South America's Andes Mountains, the world's longest mountain range and home to some of the planet's highest peaks, feature hundreds of hot springs. Driven by plate tectonics and fueled by hot rock and fluids, their thermal discharges vary widely in geochemistry and microbial diversity.
"These results tell us tectonics matter when it comes microbial community make-up, but little research has been conducted around the world to demonstrate this"

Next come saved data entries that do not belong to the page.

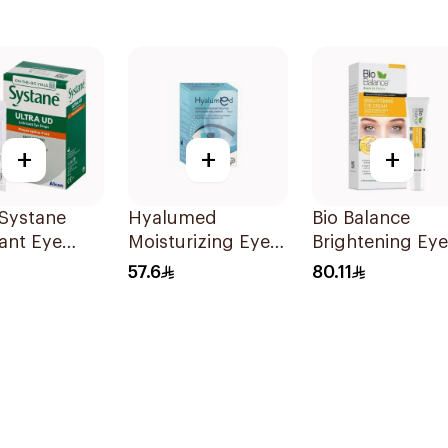
+
+
+
 Systane
Hyalumed
Bio Balance
ant Eye
Moisturizing Eye
Brightening Eye
 30Ml
Drops 20x0.5ml
Cream 15ml
57.6
80.11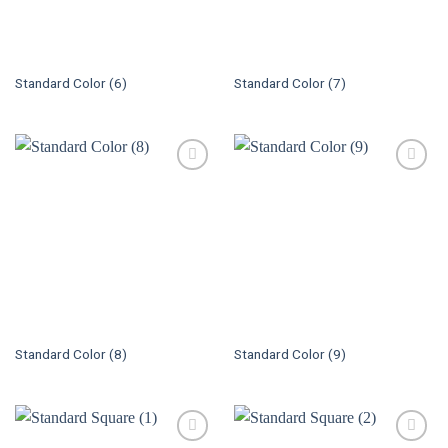
Standard Color (6)
Standard Color (7)
Standard Color (8)
Standard Color (9)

Utah State University geoscientists and their colleagues examined hot spring systems in the southern Andes in Peru and discovered that microbial community composition is distinctly different in two tectonic settings. Dennis Newell and Heather Upin report the findings in Nature Communications: Earth & Environment. The research is supported by the U.S. National Science Foundation.
"We know tectonic processes control hot spring temperature and geochemistry, yet how this, in turn, shapes microbial community composition is poorly understood," says Newell.
The scientists collected geochemical and 16S ribosomal RNA gene sequencing data from hot springs in regions with contrasting styles of subduction - flat-slab and back-arc - and noted similarities in pH but found differences in geochemistry and microbiology.
"Flat-slab hot springs were chemically heterogeneous, had modest surface temperatures and were dominated by members of the metabolically diverse phylum Proteobacteria," Newell says.
In contrast, the back-arc hot springs were more geochemically homogenous, had hotter water, exhibited high concentrations of dissolved metals and gases, and were home to heat-loving archaeal and bacterial organisms.
"These results tell us tectonics matter when it comes microbial community make-up, but little research has been conducted around the world to demonstrate this," Newell says.
Further investigation, he says, with efficient genomic research, at sites around the globe could reveal how microbes have evolved in tectonically diverse environments.
"This research reinforces the idea that 'geology matters' when it comes to the microbial diversity of hot springs," says Stephen Harlan, a program director in NSF's Division of Earth Sciences. "It reveals that the large-scale tectonic processes operating at plate boundaries not only influence the geochemistry and temperatures of thermal fluids but also control how microbial life adapts to these environments."